Stored items
• • • • • • •

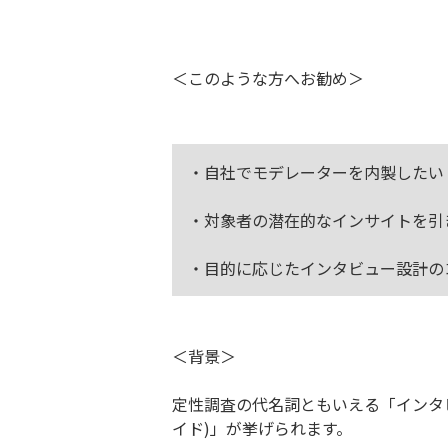
＜このような方へお勧め＞
・自社でモデレーターを内製したい
・対象者の潜在的なインサイトを引
・目的に応じたインタビュー設計の
＜背景＞
定性調査の代名詞ともいえる「インタ
イド)」が挙げられます。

• • • • • • •

— What is expected —
Skipping the pictures, transcribe each line above exactly as it appears.

— Written answer —
＜このような方へお勧め＞
・自社でモデレーターを内製したい
・対象者の潜在的なインサイトを引
・目的に応じたインタビュー設計の
＜背景＞
定性調査の代名詞ともいえる「インタ
イド)」が挙げられます。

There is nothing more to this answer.